(Data for this task begins)

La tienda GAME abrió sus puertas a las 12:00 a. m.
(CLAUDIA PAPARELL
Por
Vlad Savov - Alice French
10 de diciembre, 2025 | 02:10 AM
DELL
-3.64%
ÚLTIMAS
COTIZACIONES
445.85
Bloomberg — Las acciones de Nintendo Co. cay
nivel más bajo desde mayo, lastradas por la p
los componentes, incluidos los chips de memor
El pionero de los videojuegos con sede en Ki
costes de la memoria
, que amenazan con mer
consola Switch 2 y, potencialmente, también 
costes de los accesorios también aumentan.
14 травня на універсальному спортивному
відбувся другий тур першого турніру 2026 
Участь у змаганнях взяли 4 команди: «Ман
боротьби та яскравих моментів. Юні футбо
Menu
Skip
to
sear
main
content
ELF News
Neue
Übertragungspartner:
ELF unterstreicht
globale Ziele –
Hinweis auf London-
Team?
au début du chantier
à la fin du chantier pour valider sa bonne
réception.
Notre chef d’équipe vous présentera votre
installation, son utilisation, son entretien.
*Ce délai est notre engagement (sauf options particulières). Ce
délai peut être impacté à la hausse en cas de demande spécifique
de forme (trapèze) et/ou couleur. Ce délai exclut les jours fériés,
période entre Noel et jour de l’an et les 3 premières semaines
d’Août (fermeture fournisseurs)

(Data for this task ends)
(Data for this task begins)

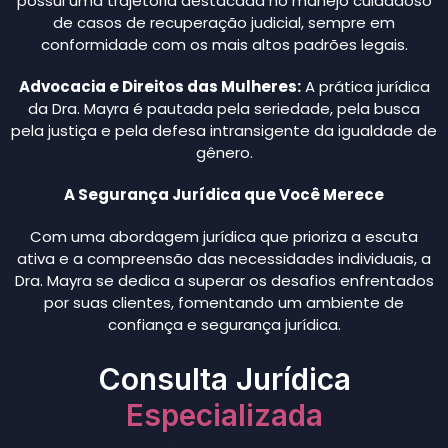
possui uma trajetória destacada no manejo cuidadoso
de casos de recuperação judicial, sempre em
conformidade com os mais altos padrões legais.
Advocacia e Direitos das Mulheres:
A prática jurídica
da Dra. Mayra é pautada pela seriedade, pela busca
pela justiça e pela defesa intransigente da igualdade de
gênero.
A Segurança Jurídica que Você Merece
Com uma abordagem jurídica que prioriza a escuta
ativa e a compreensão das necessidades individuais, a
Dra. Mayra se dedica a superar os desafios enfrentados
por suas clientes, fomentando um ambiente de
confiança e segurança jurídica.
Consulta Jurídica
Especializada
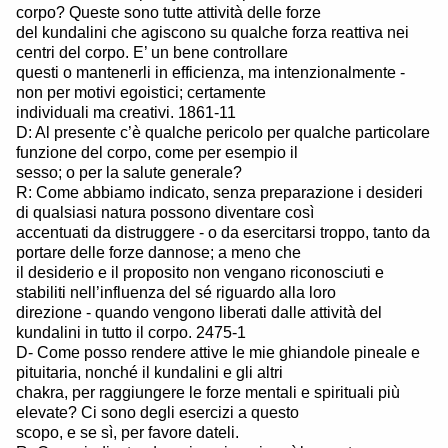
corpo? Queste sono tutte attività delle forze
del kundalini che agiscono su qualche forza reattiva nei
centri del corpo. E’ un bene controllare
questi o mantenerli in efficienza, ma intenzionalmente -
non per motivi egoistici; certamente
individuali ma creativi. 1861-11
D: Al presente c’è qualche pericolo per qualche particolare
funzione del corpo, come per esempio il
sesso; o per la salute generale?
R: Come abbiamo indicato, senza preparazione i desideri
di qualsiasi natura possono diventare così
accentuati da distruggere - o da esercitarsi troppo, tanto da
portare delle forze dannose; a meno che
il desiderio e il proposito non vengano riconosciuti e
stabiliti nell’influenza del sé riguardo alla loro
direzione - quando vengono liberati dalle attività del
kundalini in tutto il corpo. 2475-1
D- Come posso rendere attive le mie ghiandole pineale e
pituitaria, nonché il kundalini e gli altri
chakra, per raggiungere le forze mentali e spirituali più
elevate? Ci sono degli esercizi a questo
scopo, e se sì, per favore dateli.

(Data for this task ends)

#### What you need to do:
Every line of the records containing the word "corpo" must appear in the answer.

#### Answer space:
corpo? Queste sono tutte attività delle forze
centri del corpo. E’ un bene controllare
funzione del corpo, come per esempio il
kundalini in tutto il corpo. 2475-1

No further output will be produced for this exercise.